The risks will come from a number of sources; in building projects, it will include adequacy of programming/briefing, owner engagement with the project, materials supply and labour/contractor delivery, design adequacy, sub-surface conditions (foundation conditions, in-ground services, presence of rock), and so on.

Risks occur as interuptions to dependencies: so what does a particular work package depend upon for completion (including for commencement). For instance, footing construction completion depends on adequate footing design. A major risk is foundation conditions: is sub-soil marsh or rock? What is the market like to supply expertise for either type of foundation condition and consequent footing design? How do we manage (mitigate) the risk? In this case, we get a drill rig on site and drill core samples to see just what is under ground. We also retain geotechnical engineers to conduct a fulsom examination of the site conditions, including relevant usage history.

For a well known type of project in a well known location, there should be some record of risk events and their frequency and effect: this produces real probabilty numbers to work with.

Thus, a more structured basis to develop an appreciation of risks than sitting in a circle dreaming in a workshop.

But...I've never experienced such a structured approach, or one that sought historic data, or even attempted reasoned cost ranges for effects! And they want to call project management a profession!!

By the way, for some helpful discussion on project risk, check out the relevant tags at Herding Cats and Eight to Late as a starter (see the blog list to the right); for a useful critique of the faulty practices that seem to be dominant at the moment, at least in Australia, I suggest a click on The Limitations of Scoring Methods.

Wednesday, May 22, 2013

One man band

Another article that thinks the world of business (and by extension, projects) is for prima donnas. At Quality Digest, an article entitled Systems Thinking is hardly about systems at all!

One of the comments posted says it all:
...the article is more about the vicious fiction of personal performance; and not the system that the person/s work in to achieve the organisation's mission. So, completely wrong-headed!
But the author is right in pointing to systems thinking as the source of organisation performance. Top management has to see the organisation as a total mission orientated system that facilitiates people achieving mission oriented outcomes: typically this means serving the customer.
One rule of thumb for a system oriented business is: no voice recognition call centre merry-go-rounds; but customers dealing with people who solve their problem or meet their need.
 [Link in quote added by me]

All about me!

My first post; and not a thought directly about projects, but it does touch: the principle is the same.
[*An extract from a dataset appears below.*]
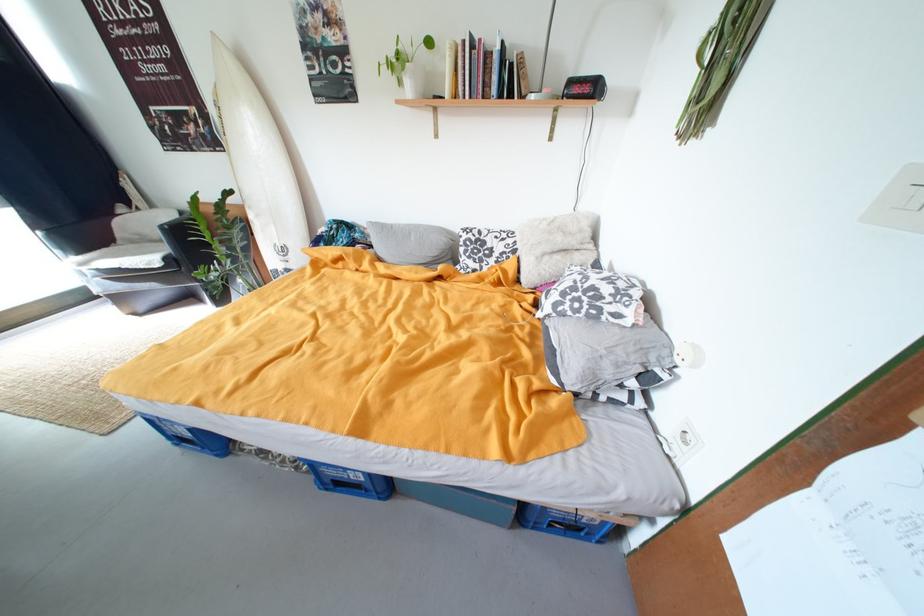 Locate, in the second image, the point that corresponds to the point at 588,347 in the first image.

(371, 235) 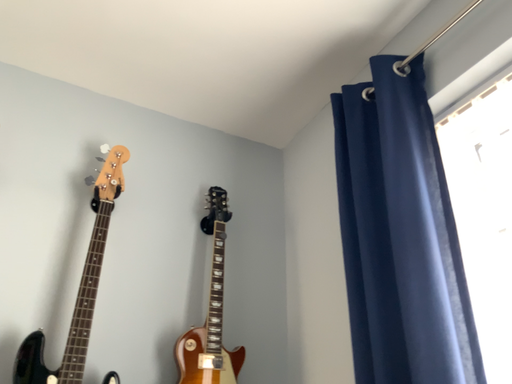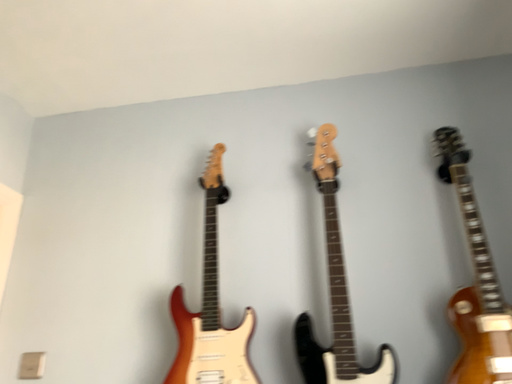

An article on Strategy and Business The Discipline of Managing Disruption by Clayton Christensen (a Harvard Business School 'professor'; in Australia this probably means 'lecturer') says it all: all about 'me', that is.

This article, like much of the rhetoric about 'leadership' emphasises the one at the expense of the 'community of action' which is the company. So how does a company; a community of action, stay fresh and resilient in the face of market changes (read 'project changes')? The challenge is to cultivate difference whereas most groups gravitate to similarity. So a sentinel of danger in any company is entrenched similarity: the company then ends up working for itself, and demonstrates this by creating a culture of conformity: language, ideas, personal style, and even personalities that are brought into the company gravitate to a modal identity: difference, and therefore innovation, are bred out. The company ends up being unable to tolerate difference, and undifferentiates itself out of its market, which, as an engine of difference, forges into the future.